#### [INSTRUCTIONS TO FOLLOW]
From the entries below, gather each line containing the word "บเยาวชนฯ".

____

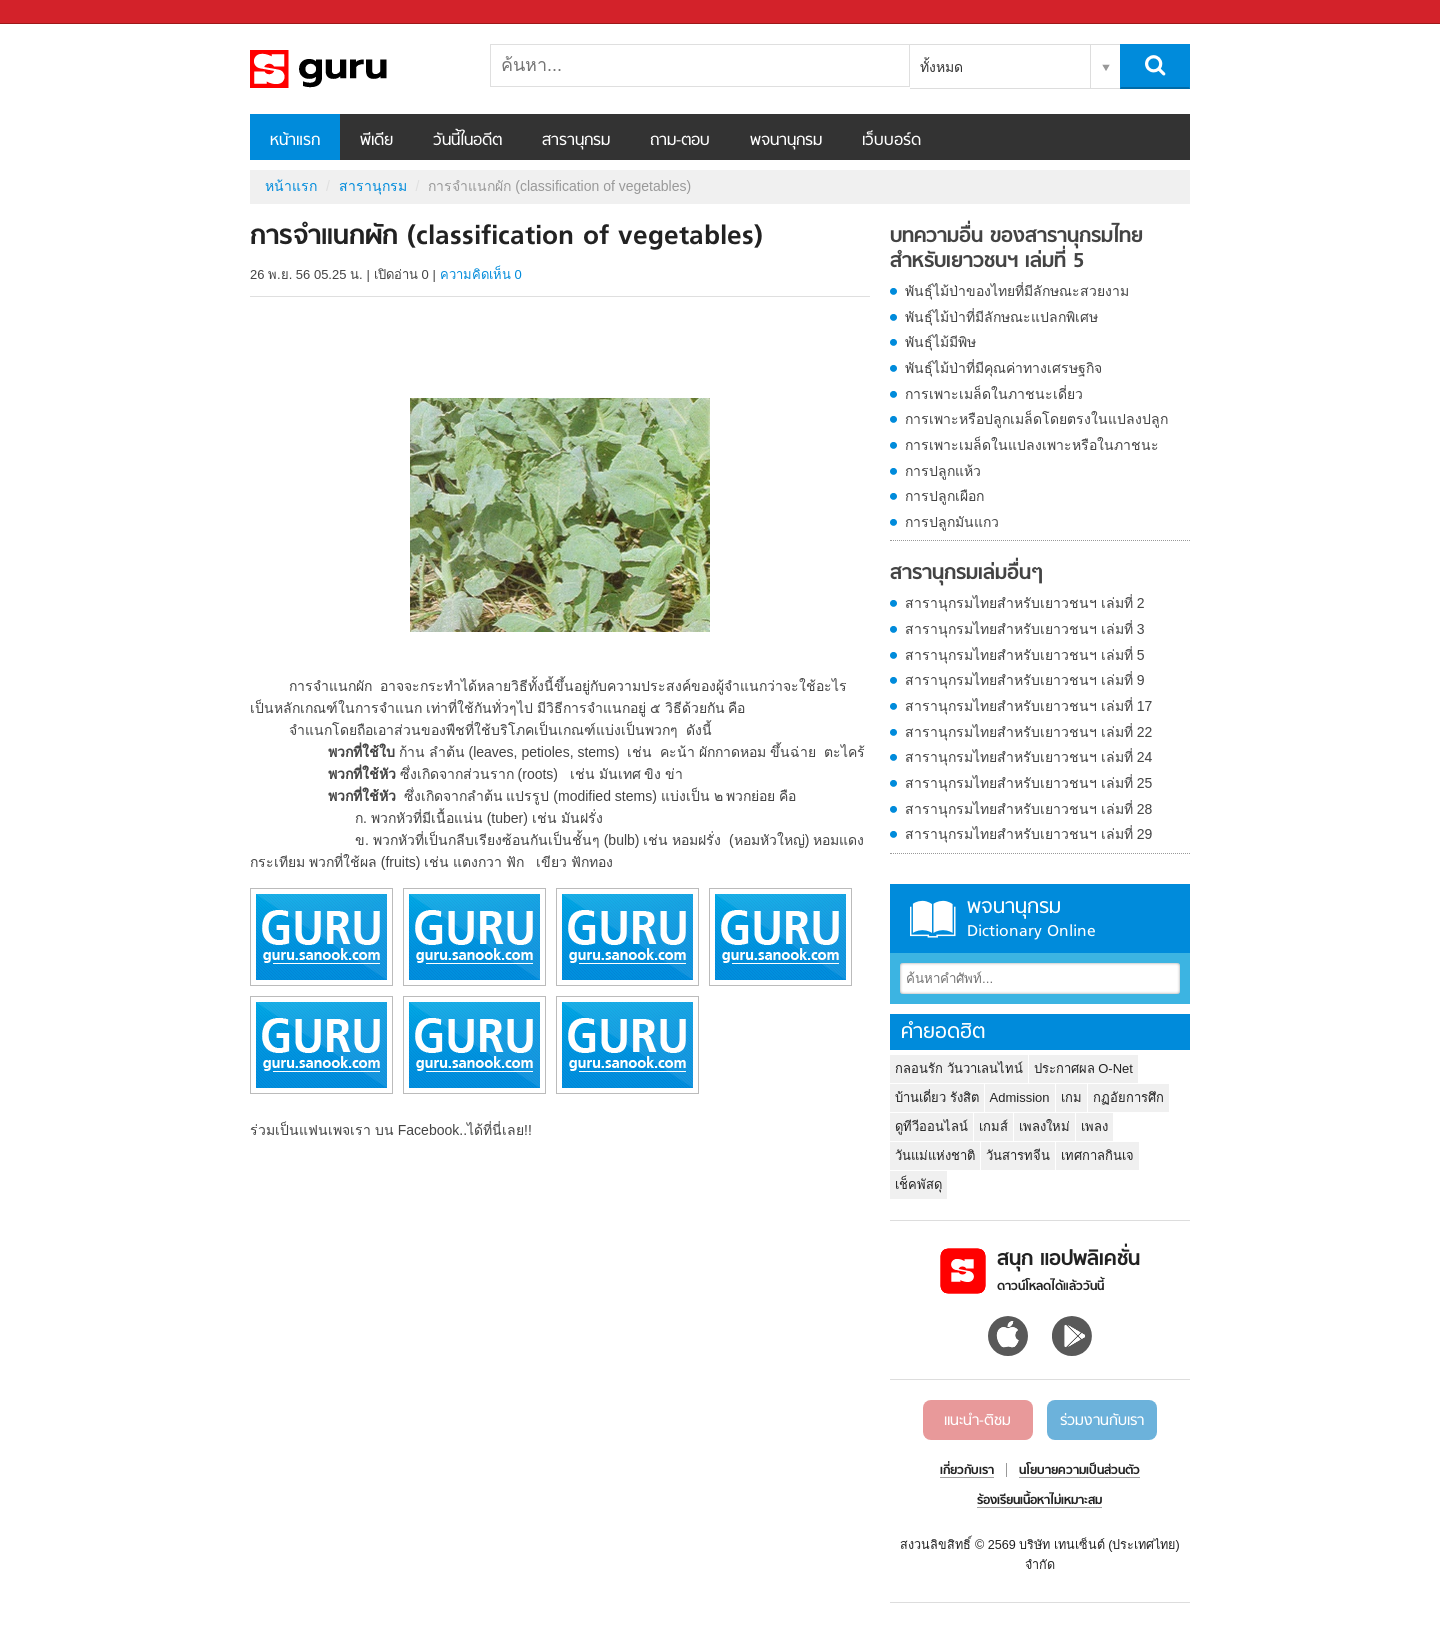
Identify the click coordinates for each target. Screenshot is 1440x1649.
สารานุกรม (576, 141)
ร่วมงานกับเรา (1102, 1421)
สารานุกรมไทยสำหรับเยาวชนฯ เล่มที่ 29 (1028, 834)
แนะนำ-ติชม (977, 1421)
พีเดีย (376, 141)
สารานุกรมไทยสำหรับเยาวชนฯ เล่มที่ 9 (1025, 680)
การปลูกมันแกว (952, 522)
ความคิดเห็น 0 (481, 274)
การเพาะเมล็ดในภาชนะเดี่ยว (994, 394)
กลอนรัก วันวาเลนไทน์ (959, 1068)
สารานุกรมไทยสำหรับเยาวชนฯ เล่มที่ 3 (1025, 629)
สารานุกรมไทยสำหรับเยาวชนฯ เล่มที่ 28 (1028, 809)
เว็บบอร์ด (891, 141)
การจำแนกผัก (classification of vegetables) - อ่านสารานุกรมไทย (355, 69)
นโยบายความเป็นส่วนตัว (1079, 1471)
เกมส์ (993, 1126)
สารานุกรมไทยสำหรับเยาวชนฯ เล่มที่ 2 (1025, 603)
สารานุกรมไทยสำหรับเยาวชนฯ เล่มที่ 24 (1028, 757)
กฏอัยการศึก (1128, 1097)
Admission (1020, 1097)
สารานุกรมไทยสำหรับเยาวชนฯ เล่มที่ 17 (1028, 706)
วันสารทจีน (1018, 1155)
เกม (1071, 1097)
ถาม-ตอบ (680, 141)
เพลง (1094, 1126)
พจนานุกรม (786, 141)
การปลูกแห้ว (943, 471)
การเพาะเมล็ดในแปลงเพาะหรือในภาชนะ (1032, 445)
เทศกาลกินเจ (1097, 1155)
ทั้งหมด (941, 67)
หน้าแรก (295, 141)
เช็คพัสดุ (918, 1184)
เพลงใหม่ (1044, 1126)
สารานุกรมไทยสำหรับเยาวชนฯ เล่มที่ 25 (1028, 783)
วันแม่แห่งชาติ (935, 1155)
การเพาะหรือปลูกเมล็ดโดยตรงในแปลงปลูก (1036, 419)
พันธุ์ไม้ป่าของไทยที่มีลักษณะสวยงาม (1017, 291)
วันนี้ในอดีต (467, 141)
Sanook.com (60, 12)
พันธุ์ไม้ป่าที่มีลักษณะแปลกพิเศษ (1001, 317)
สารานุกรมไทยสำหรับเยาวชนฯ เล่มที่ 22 (1028, 732)
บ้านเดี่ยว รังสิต (937, 1097)
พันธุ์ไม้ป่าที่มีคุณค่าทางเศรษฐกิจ (1003, 368)
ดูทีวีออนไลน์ (931, 1126)
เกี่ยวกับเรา (967, 1471)
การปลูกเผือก (944, 496)
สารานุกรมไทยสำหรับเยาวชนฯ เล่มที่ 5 (1025, 655)
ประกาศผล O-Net (1083, 1068)
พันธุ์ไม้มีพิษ (940, 342)
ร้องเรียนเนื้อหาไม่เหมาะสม (1039, 1501)
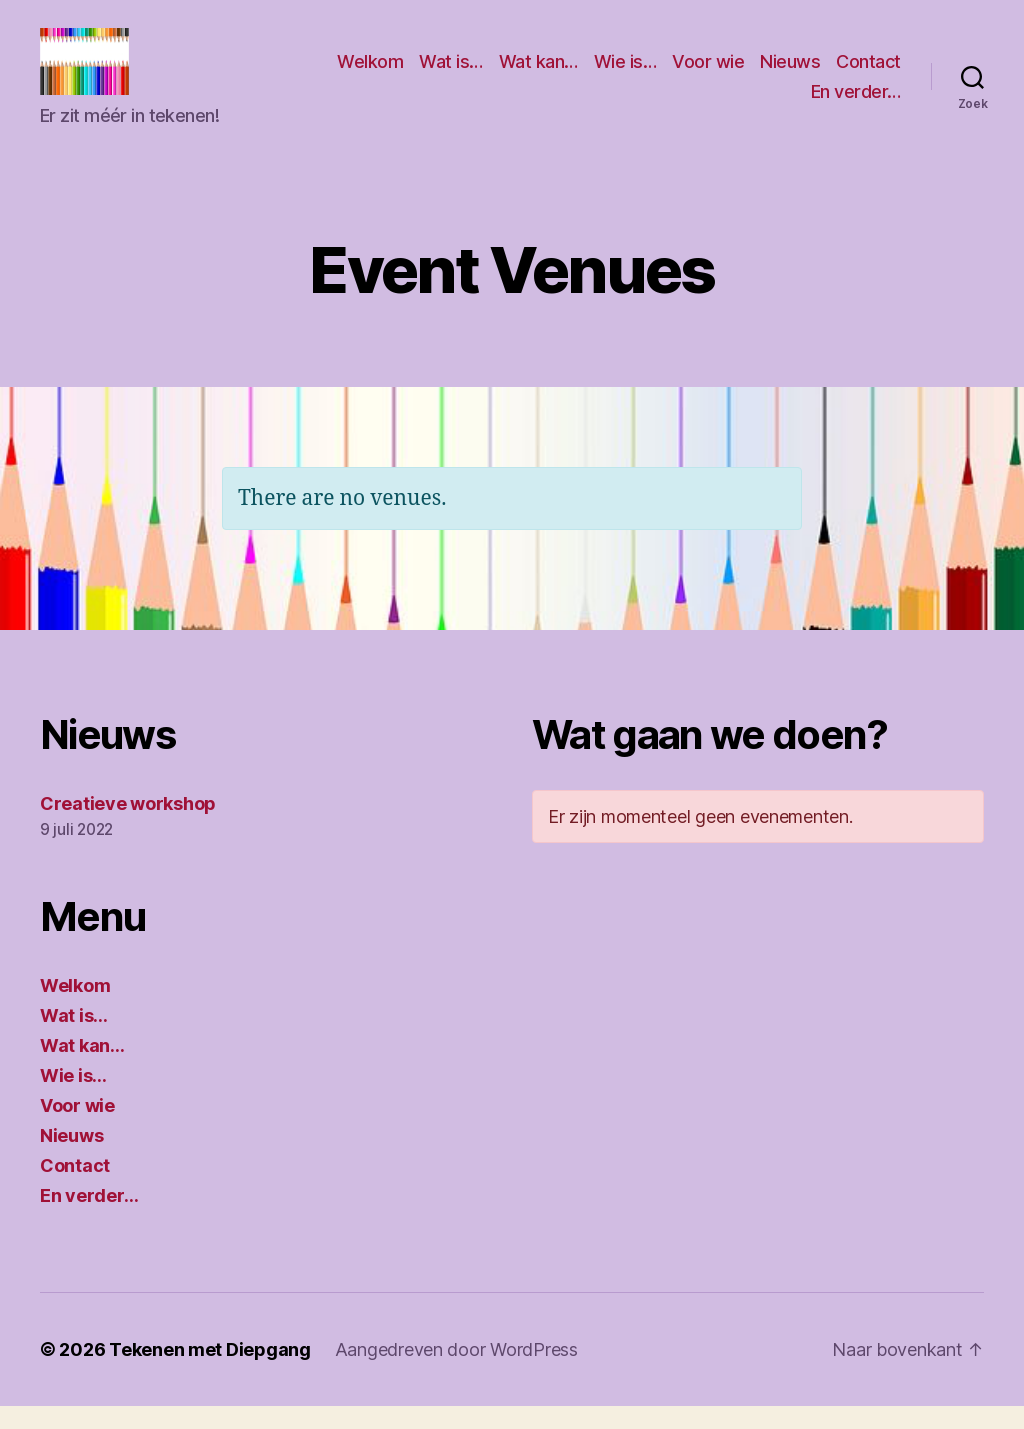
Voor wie (789, 73)
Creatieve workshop (128, 826)
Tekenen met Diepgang (210, 1372)
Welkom (451, 73)
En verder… (856, 103)
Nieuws (871, 73)
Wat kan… (618, 73)
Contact (762, 103)
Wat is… (532, 73)
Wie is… (705, 73)
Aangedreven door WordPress (456, 1372)
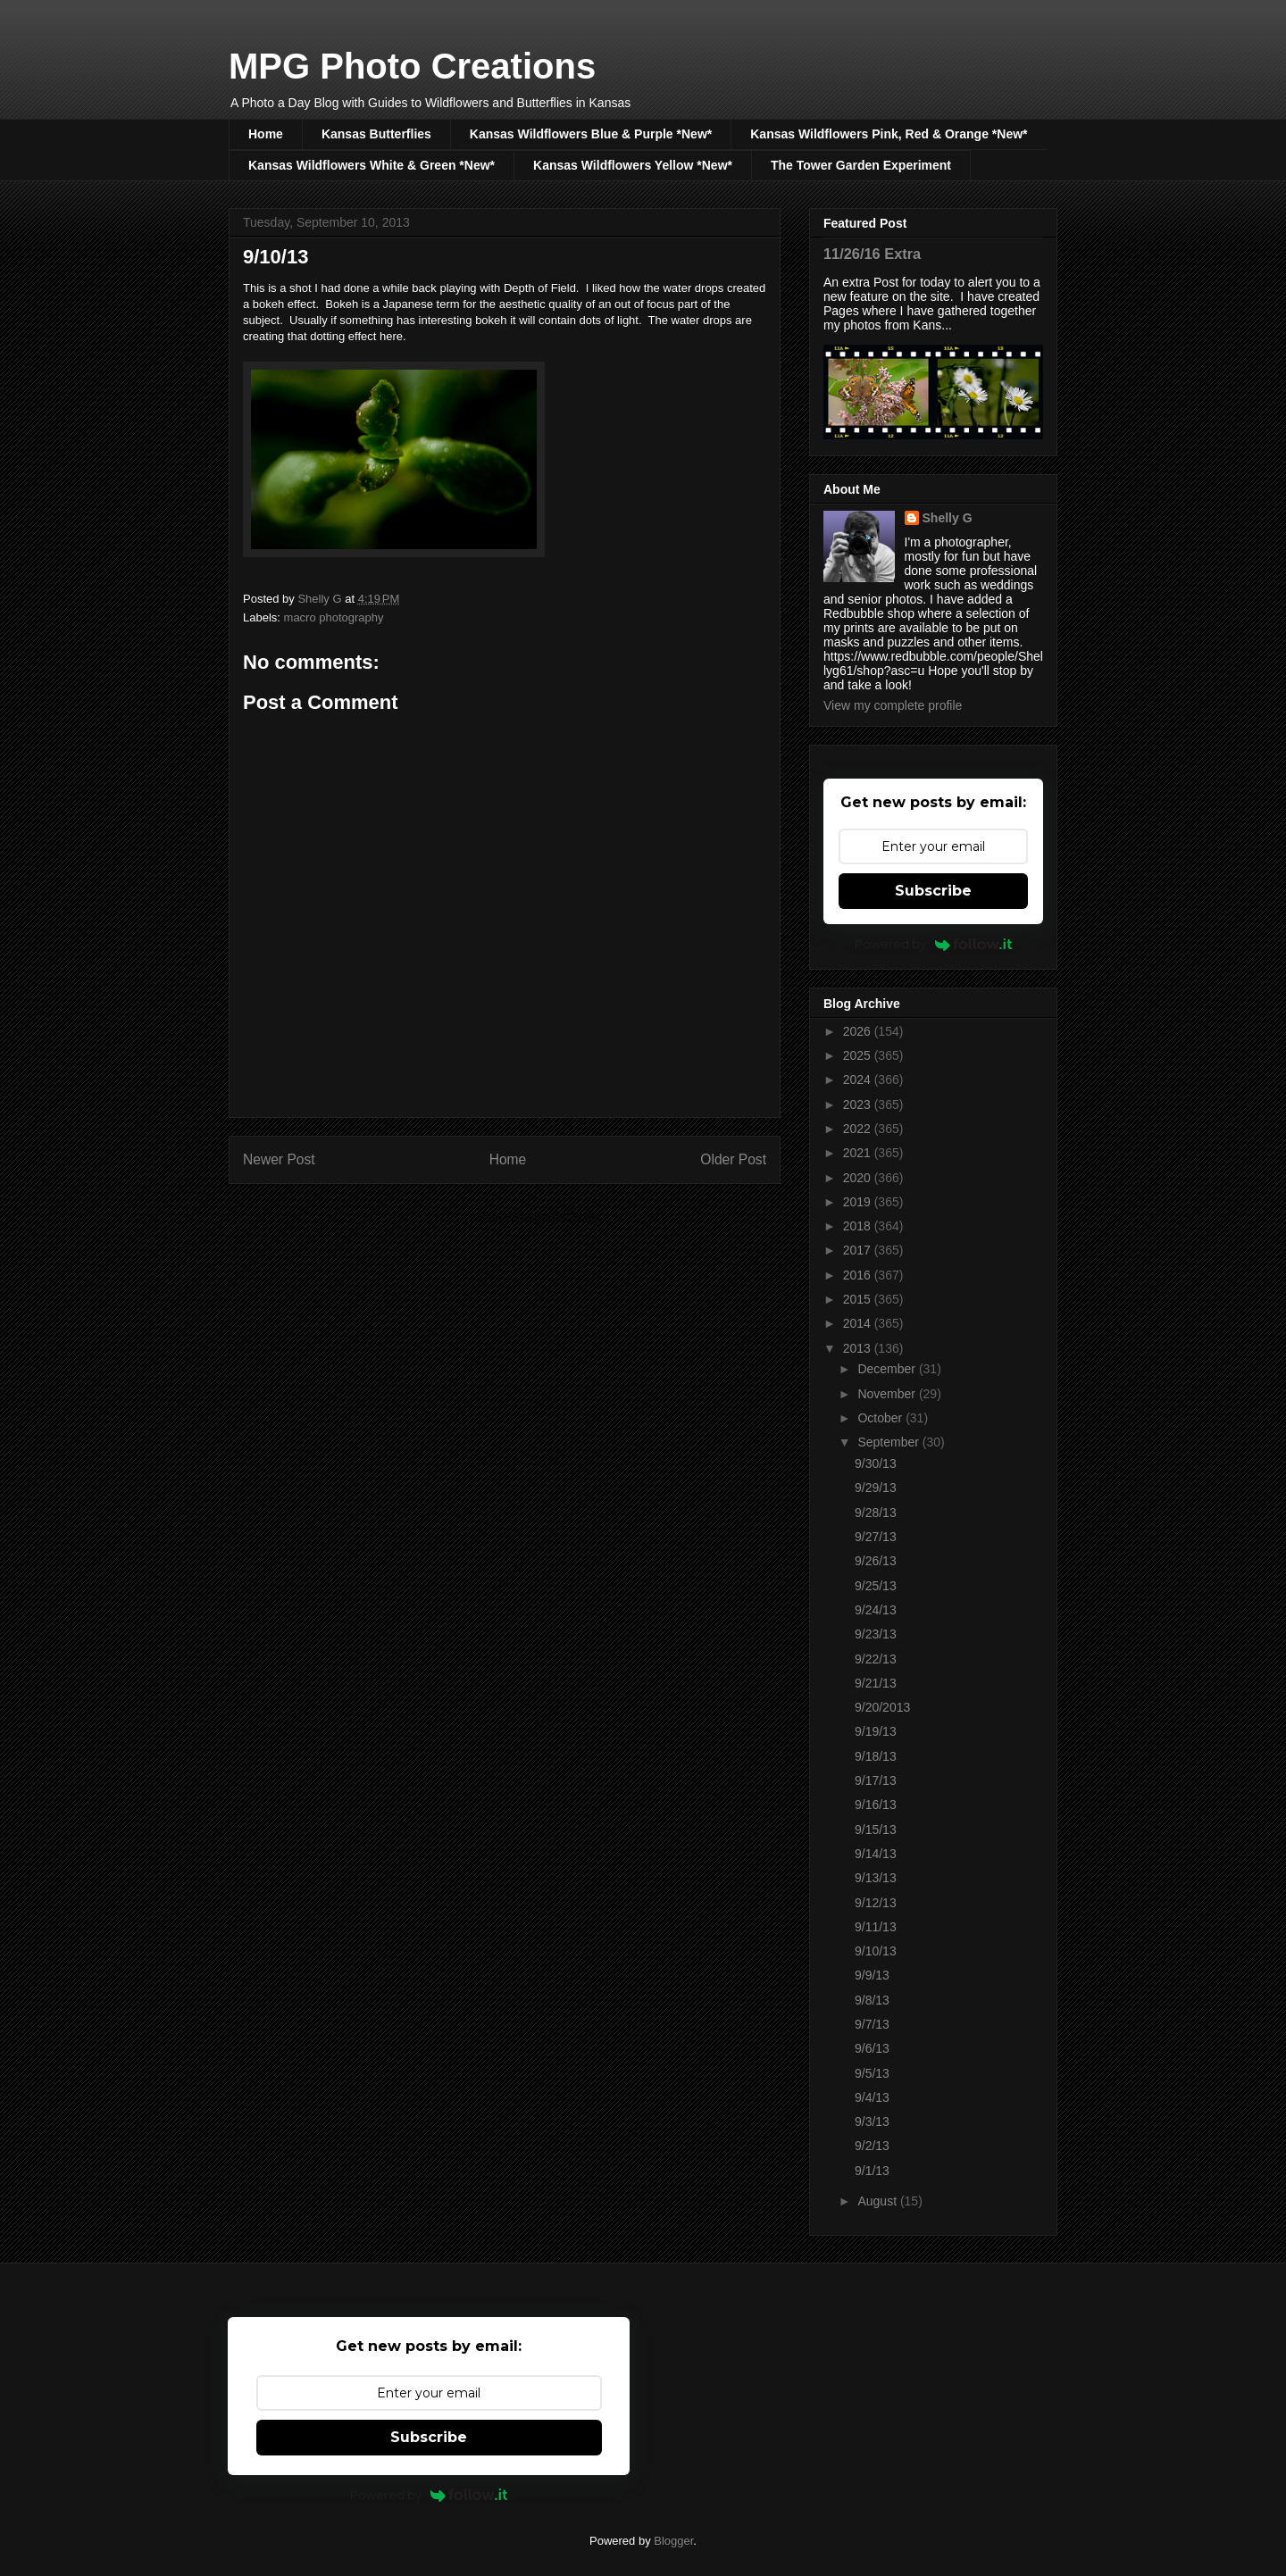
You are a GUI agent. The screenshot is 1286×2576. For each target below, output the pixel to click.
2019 (858, 1202)
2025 (858, 1055)
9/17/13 (876, 1780)
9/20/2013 (882, 1707)
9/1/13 (872, 2170)
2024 (858, 1079)
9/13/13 (876, 1878)
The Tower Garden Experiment (861, 165)
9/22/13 (876, 1659)
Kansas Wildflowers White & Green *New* (371, 165)
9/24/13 (876, 1610)
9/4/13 (872, 2097)
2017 (858, 1250)
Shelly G (948, 518)
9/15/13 (876, 1829)
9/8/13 (872, 2000)
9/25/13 (876, 1586)
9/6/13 (872, 2048)
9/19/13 (876, 1731)
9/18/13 (876, 1756)
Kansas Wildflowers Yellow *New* (632, 165)
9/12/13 (876, 1903)
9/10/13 (876, 1951)
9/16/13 (876, 1804)
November (887, 1394)
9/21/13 (876, 1683)
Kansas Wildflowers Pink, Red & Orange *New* (888, 134)
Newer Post (279, 1159)
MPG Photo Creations (412, 66)
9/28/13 (876, 1512)
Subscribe (933, 890)
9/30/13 (876, 1463)
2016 (858, 1275)
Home (265, 134)
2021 (858, 1153)
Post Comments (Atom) (540, 1217)
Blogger (673, 2540)
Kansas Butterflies (376, 134)
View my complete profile (892, 705)
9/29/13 (876, 1487)
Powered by (934, 944)
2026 (858, 1031)
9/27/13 (876, 1537)
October (881, 1418)
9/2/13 (872, 2145)
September (889, 1442)
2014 (858, 1323)
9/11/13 (876, 1927)
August (878, 2201)
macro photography (334, 617)
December (887, 1369)
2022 (858, 1128)
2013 (858, 1348)
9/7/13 (872, 2024)
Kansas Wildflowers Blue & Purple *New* (591, 134)
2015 (858, 1299)
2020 (858, 1178)
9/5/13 (872, 2073)
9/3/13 (872, 2121)
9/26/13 (876, 1561)
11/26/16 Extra (872, 254)
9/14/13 (876, 1854)
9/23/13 (876, 1634)
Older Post (733, 1159)
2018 (858, 1226)
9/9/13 (872, 1975)
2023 (858, 1104)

____

#### [REPLY]
สารานุกรมไทยสำหรับเยาวชนฯ เล่มที่ 29 (1028, 834)
สารานุกรมไทยสำหรับเยาวชนฯ เล่มที่ 9 (1025, 680)
สารานุกรมไทยสำหรับเยาวชนฯ เล่มที่ 3 (1025, 629)
สารานุกรมไทยสำหรับเยาวชนฯ เล่มที่ 28 (1028, 809)
สารานุกรมไทยสำหรับเยาวชนฯ เล่มที่ 2 (1025, 603)
สารานุกรมไทยสำหรับเยาวชนฯ เล่มที่ 24 (1028, 757)
สารานุกรมไทยสำหรับเยาวชนฯ เล่มที่ 17 (1028, 706)
สารานุกรมไทยสำหรับเยาวชนฯ เล่มที่ 25 (1028, 783)
สารานุกรมไทยสำหรับเยาวชนฯ เล่มที่ 22 (1028, 732)
สารานุกรมไทยสำหรับเยาวชนฯ เล่มที่ 5 (1025, 655)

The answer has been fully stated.